> **Your instructions**:
In your copy of the data, include no pictures and alter nothing else.

> **Data**:
============================================================
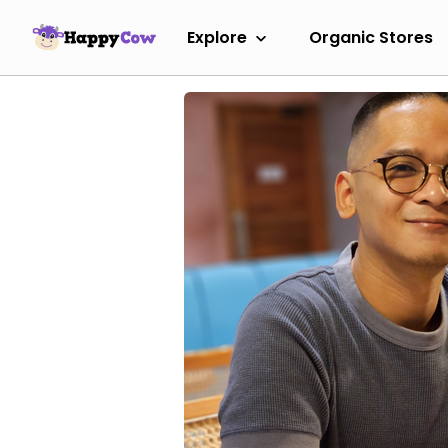
Explore
Organic Stores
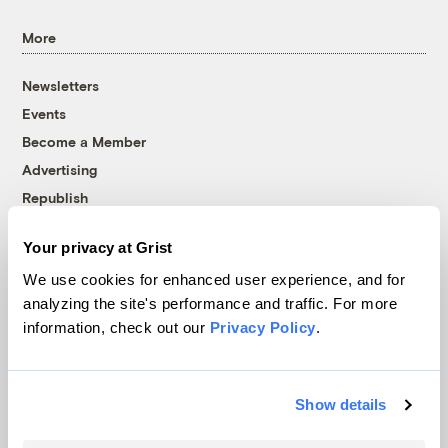
More
Newsletters
Events
Become a Member
Advertising
Republish
Accessibility
Your privacy at Grist
Follow us on Facebook
Follow us on Twitter
Follow us on Instagram
Follow us on YouTube
Follow us on Bluesky
We use cookies for enhanced user experience, and for
analyzing the site's performance and traffic. For more
© 1999-2026 Grist Magazine, Inc. All rights reserved.
information, check out our
Privacy Policy
.
Grist is powered by
WordPress VIP
.
Terms of Use
|
Privacy Policy
Show details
============================================================
> **Solution for this problem**:
Explore
Organic Stores
More
Newsletters
Events
Become a Member
Advertising
Republish
Accessibility
Your privacy at Grist
Follow us on Facebook
Follow us on Twitter
Follow us on Instagram
Follow us on YouTube
Follow us on Bluesky
We use cookies for enhanced user experience, and for
analyzing the site's performance and traffic. For more
© 1999-2026 Grist Magazine, Inc. All rights reserved.
information, check out our
Privacy Policy
.
Grist is powered by
WordPress VIP
.
Terms of Use
|
Privacy Policy
Show details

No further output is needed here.